1. 12
  1.  

  2. 2

    It might sound like a silly question, but if I already have the file on my local filesystem, what eoningain by adding a network layer on top of it?

    1. 3

      In my company we have a lot of slowly-changing data sets. This looks like a way to distribute that data via API without all the machinery of a database underneath it.

      Combine it with immutable infrastructure and we could have a version controlled file distributed by deployment without the need for custom source code for each dataset.

      1. 3

        This is one of the main inspirations behind roapi! We have lots of datasets that gets updated once a day from ETL pipelines. Right now we are exporting those data back to MySQL at the end of every pipeline run. But MySQL is a huge overkill for this particular use-case. The export process can easily overload the MySQL instance and impact ongoing production traffic too. Just serving those data from a stateless read-only API backed by an embedded analytical query engine is a much simpler and more scalable setup. Serving newly produced data can be done through deploying a new version of the API without any impact to the existing traffic.

      2. 2
        • The data is centralised by default.
        • The data is read-only.
        • You can edit the underlying file at any time and your users will see the new data without needing to re-download anything.
        • Serve via HTTPS so the reader can verify the source of the data, know it was transmitted privately and wasn’t tampered with during transit.
        • You only need to expose a network connection, not the file system. Keeps the attack surface smaller.
        • Allowing whatever is consuming it to query it using SQL.
        • Get all the speedups that Parquet offers over CSV.
        • Single command on the CLI, very little to mess up.
        1. 2

          If you are ok with distributing the same dataset in all nodes that need access to the data, then you don’t need the extra network layer. if fact, roapi comes with a columnq library and cli to help you perform the same type of analytical queries over local dataset, see https://github.com/roapi/roapi/tree/main/columnq-cli and https://github.com/roapi/roapi/tree/main/columnq.

          But if you have a 10GB data you want to serve and you have 1000 clients, you probably don’t want to copy and duplicate that 10GB data to all the clients. This is where ROAPI will meet your needs. Or if your clients are all in different languages and you want to provide a consistent query interface and capabilities for all of them, wrapping the data behind an API is a good idea even if the dataset size is small.

        2. 2

          Cool project! It looks like a great little tool for improving quality of life for anything that’s still just some hosted file.

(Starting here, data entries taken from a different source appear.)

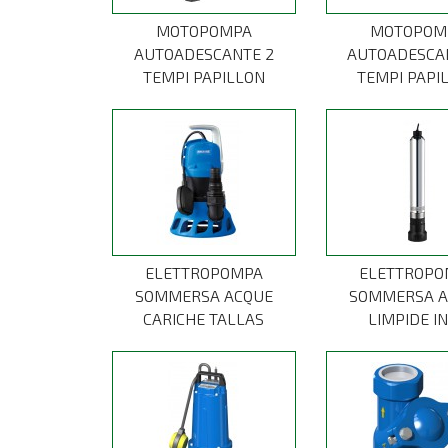
MOTOPOMPA
MOTOPOM
AUTOADESCANTE 2
AUTOADESCA
TEMPI PAPILLON
TEMPI PAPI
ELETTROPOMPA
ELETTROPO
SOMMERSA ACQUE
SOMMERSA A
CARICHE TALLAS
LIMPIDE I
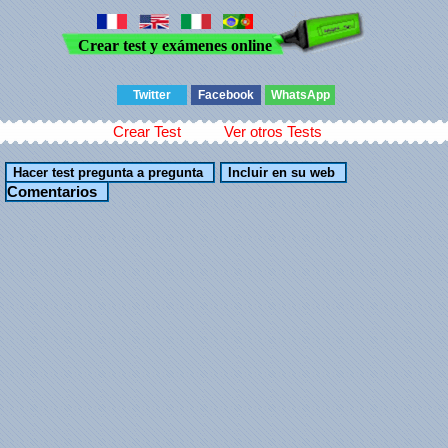
Crear test y exámenes online
Twitter
Facebook
WhatsApp
Crear Test
Ver otros Tests
Comentarios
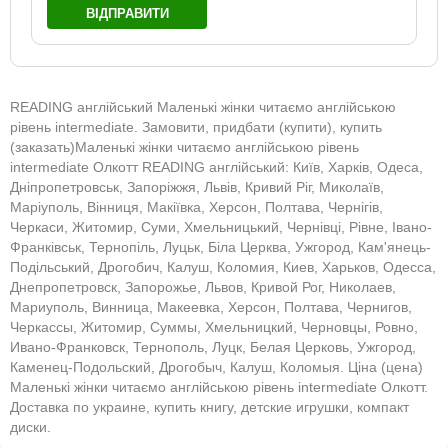
ВІДПРАВИТИ
READING англійський Маленькі жінки читаємо англійською
рівень intermediate. Замовити, придбати (купити), купить
(заказать)Маленькі жінки читаємо англійською рівень
intermediate Олкотт READING англійський: Київ, Харків, Одеса,
Дніпропетровськ, Запоріжжя, Львів, Кривий Ріг, Миколаїв,
Маріуполь, Вінниця, Макіївка, Херсон, Полтава, Чернігів,
Черкаси, Житомир, Суми, Хмельницький, Чернівці, Рівне, Івано-
Франківськ, Тернопіль, Луцьк, Біла Церква, Ужгород, Кам'янець-
Подільський, Дрогобич, Калуш, Коломия, Киев, Харьков, Одесса,
Днепропетровск, Запорожье, Львов, Кривой Рог, Николаев,
Мариуполь, Винница, Макеевка, Херсон, Полтава, Чернигов,
Черкассы, Житомир, Суммы, Хмельницкий, Черновцы, Ровно,
Ивано-Франковск, Тернополь, Луцк, Белая Церковь, Ужгород,
Каменец-Подольский, Дрогобыч, Калуш, Коломыя. Ціна (цена)
Маленькі жінки читаємо англійською рівень intermediate Олкотт.
Доставка по украине, купить книгу, детские игрушки, компакт
диски.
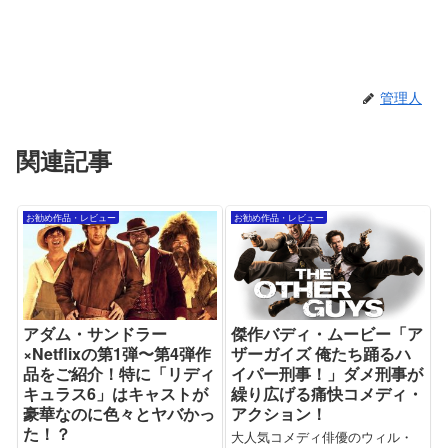
管理人
関連記事
お勧め作品・レビュー
お勧め作品・レビュー
アダム・サンドラー
傑作バディ・ムービー「ア
×Netflixの第1弾〜第4弾作
ザーガイズ 俺たち踊るハ
品をご紹介！特に「リディ
イパー刑事！」ダメ刑事が
キュラス6」はキャストが
繰り広げる痛快コメディ・
豪華なのに色々とヤバかっ
アクション！
た！？
大人気コメディ俳優のウィル・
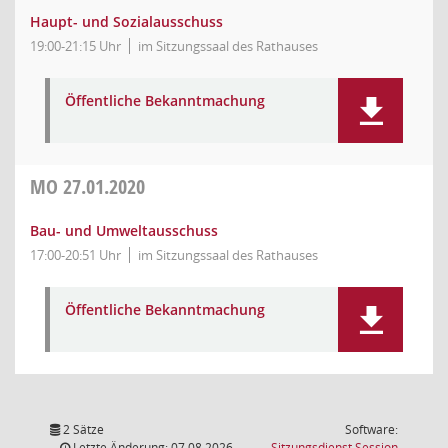
Haupt- und Sozialausschuss
19:00-21:15 Uhr
im Sitzungssaal des Rathauses
Öffentliche Bekanntmachung
MO
27.01.2020
Bau- und Umweltausschuss
17:00-20:51 Uhr
im Sitzungssaal des Rathauses
Öffentliche Bekanntmachung
2 Sätze
Software:
(Wird in
Letzte Änderung: 07.08.2026
Sitzungsdienst
Session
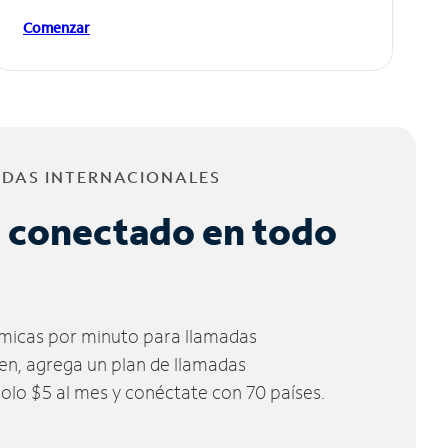
Comenzar
ADAS INTERNACIONALES
 conectado en todo
micas por minuto para llamadas
ien, agrega un plan de llamadas
solo $5 al mes y conéctate con 70 países.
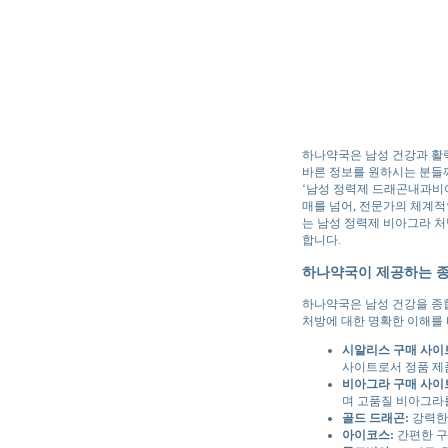
하나약국은 남성 건강과 활력
바른 정보를 원하시는 분들
‘남성 정력제 드래곤내과비
매를 넘어, 전문가의 체계적
는 남성 정력제 비아그라 
합니다.
하나약국이 제공하는 종
하나약국은 남성 건강을 종
처방에 대한 명확한 이해를 
시알리스 구매 사이
사이트로서 정품 제
비아그라 구매 사이
며 고품질 비아그라
골드 드래곤:
강력한
아이코스:
간편한 구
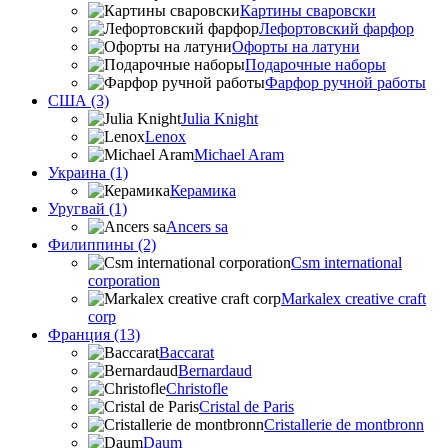
Картины сваровски
Лефортовский фарфор
Офорты на латуни
Подарочные наборы
Фарфор ручной работы
США (3)
Julia Knight
Lenox
Michael Aram
Украина (1)
Керамика
Уругвай (1)
Ancers sa
Филиппины (2)
Csm international
corporation
Markalex creative craft
corp
Франция (13)
Baccarat
Bernardaud
Christofle
Cristal de Paris
Cristallerie de montbronn
Daum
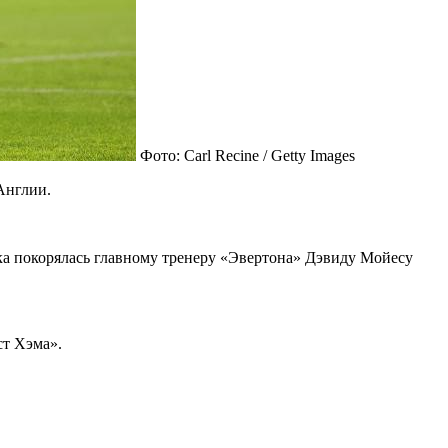
Фото: Carl Recine / Getty Images
Англии.
тка покорялась главному тренеру «Эвертона» Дэвиду Мойесу
ст Хэма».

          It would be pretty fun to make a little static HTML file for executing the basic commands and stuff from web browser (sort of like a Open API Spec browser)

          1. 2

            yep, that’s a pretty cool idea, we were discussing about this couple weeks ago in https://github.com/roapi/roapi/issues/80#issuecomment-923160321.

          2. 1

            ROAPI is made up of 4K lines of Rust. This line count is low due to the intense use of 3rd party libraries

            I’m not saying it could or should have been smaller, but I don’t think 4K can be called “low” especially when you’re using so many libraries you had to call it “intense”.

            1. 1

              There are very few OLAP systems out there with less than 100K lines of code.

              4K lines means you can review the code in minutes/hours rather than days or never fully review.